What this task involves: Whenever a line contains the string "Tact", copy it out of the entries.

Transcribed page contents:
== Segment start ==

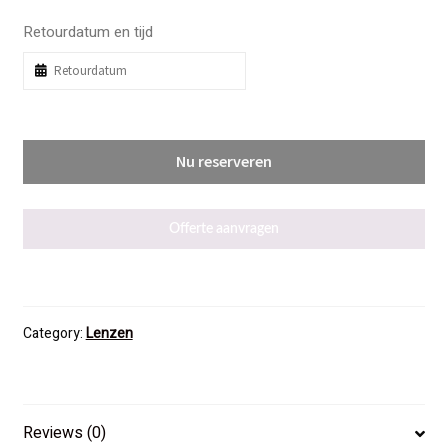
Retourdatum en tijd
Nu reserveren
Offerte aanvragen
Category:
Lenzen
Reviews (0)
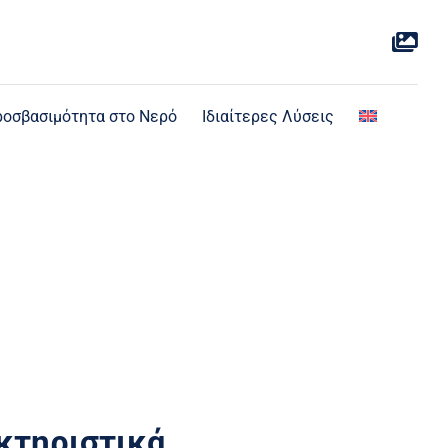
οσβασιμότητα στο Νερό
Ιδιαίτερες Λύσεις
κτηριστικά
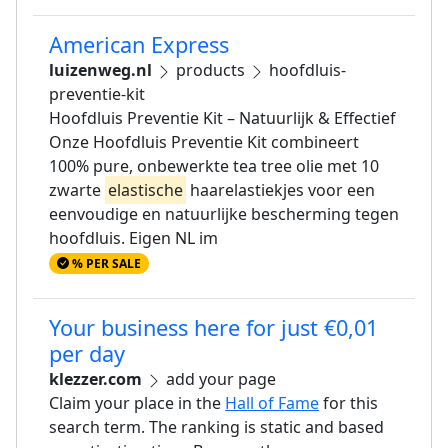
American Express
luizenweg.nl
products
hoofdluis-
preventie-kit
Hoofdluis Preventie Kit – Natuurlijk & Effectief
Onze Hoofdluis Preventie Kit combineert
100% pure, onbewerkte tea tree olie met 10
zwarte
elastische
haarelastiekjes voor een
eenvoudige en natuurlijke bescherming tegen
hoofdluis. Eigen NL im
% PER SALE
Your business here for just €0,01
per day
klezzer.com
add your page
Claim your place in the
Hall of Fame
for this
search term. The ranking is static and based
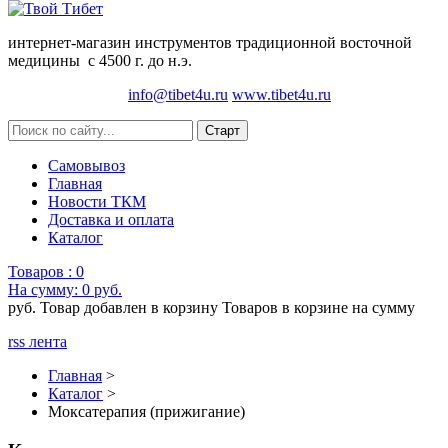
интернет-магазин инструментов традиционной восточной
медицины с 4500 г. до н.э.
info@tibet4u.ru
www.tibet4u.ru
Самовывоз
Главная
Новости ТКМ
Доставка и оплата
Каталог
Товаров :
0
На сумму:
0 руб.
руб.
Товар добавлен в корзину
Товаров в корзине
на сумму
rss лента
Главная
>
Каталог
>
Моксатерапия (прижигание)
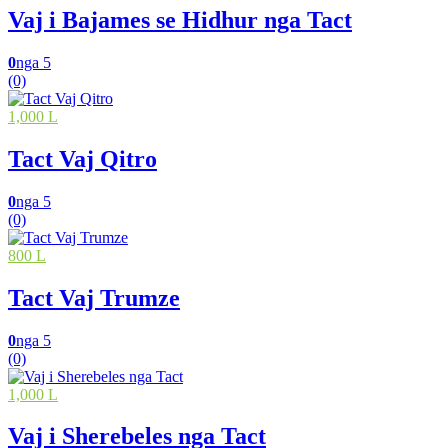
Vaj i Bajames se Hidhur nga Tact
0
nga 5
(0)
1,000 L
Tact Vaj Qitro
0
nga 5
(0)
800 L
Tact Vaj Trumze
0
nga 5
(0)
1,000 L
Vaj i Sherebeles nga Tact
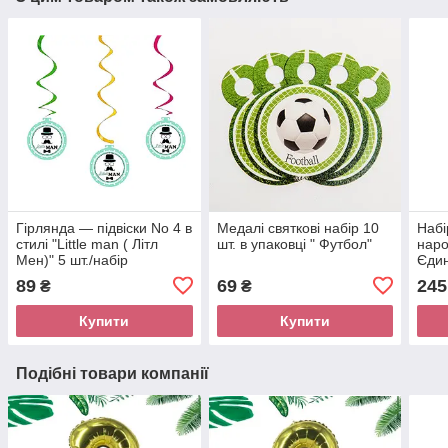
Гірлянда — підвіски No 4 в
Медалі святкові набір 10
Набі
стилі "Little man ( Літл
шт. в упаковці " Футбол"
наро
Мен)" 5 шт./набір
Єдин
Стак
89
69
245
₴
₴
Ковп
Купити
Купити
Подібні товари компанії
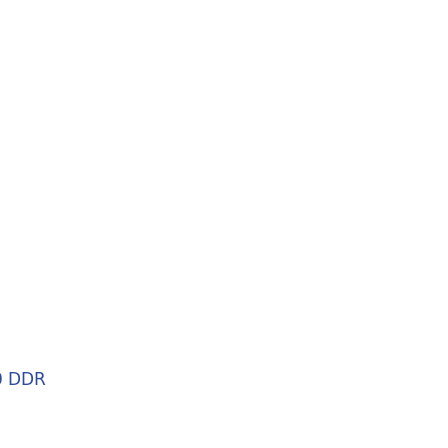
0 DDR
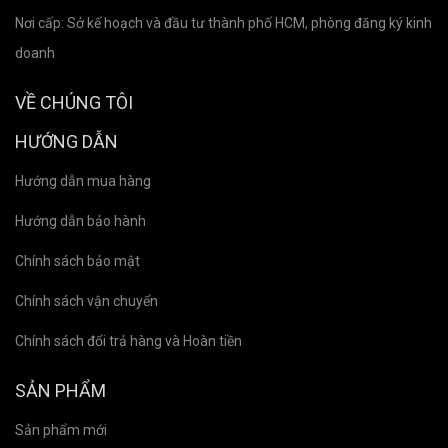
Nơi cấp: Sở kế hoạch và đầu tư thành phố HCM, phòng đăng ký kinh
doanh
VỀ CHÚNG TÔI
HƯỚNG DẪN
Hướng dẫn mua hàng
Hướng dẫn bảo hành
Chính sách bảo mật
Chính sách vận chuyển
Chính sách đổi trả hàng và Hoàn tiền
SẢN PHẨM
Sản phẩm mới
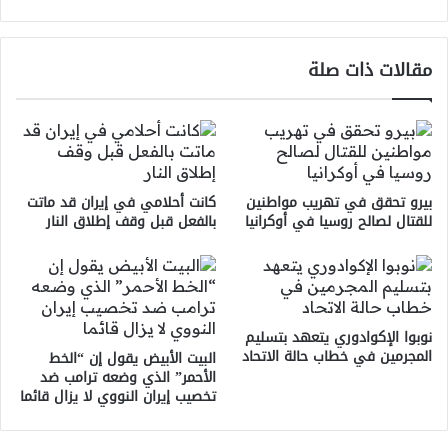
مقالات ذات صلة
بيرو تحقق في تهريب مواطنين
كانت أحلامي في إيران قد ماتت
للقتال لصالح روسيا في أوكرانيا
بالفعل قبل وقف إطلاق النار
نوبوا الإكوادوري يتعهد بتسليم
المجرمين في خطاب حالة الاتحاد
البيت الأبيض يقول إن “الخط
الأحمر” الذي وضعه ترامب ضد
تخصيب إيران النووي لا يزال قائما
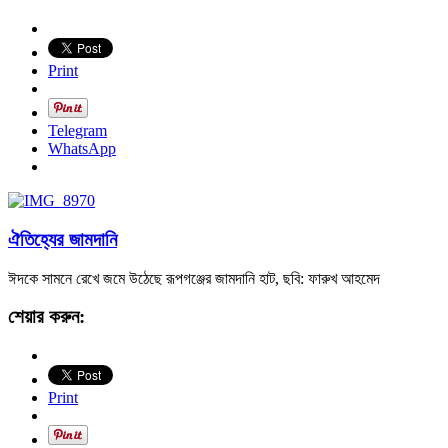
Print
Telegram
WhatsApp
ঐতিহ্যের জামদানি
ঈদকে সামনে রেখে জমে উঠেছে রূপগঞ্জের জামদানি হাট, ছবি: ফারুখ আহমেদ
শেয়ার করুন:
Print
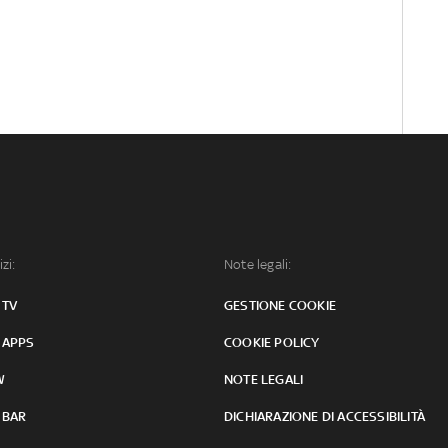
izi:
Note legali:
 TV
GESTIONE COOKIE
 APPS
COOKIE POLICY
W
NOTE LEGALI
 BAR
DICHIARAZIONE DI ACCESSIBILITÀ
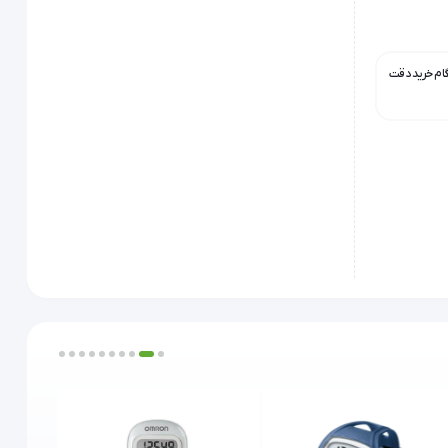
گام خرید دقت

== Segment end ==

Solved problem:
Vaj i Bajames se Hidhur nga Tact
Tact Vaj Qitro
Tact Vaj Trumze
Vaj i Sherebeles nga Tact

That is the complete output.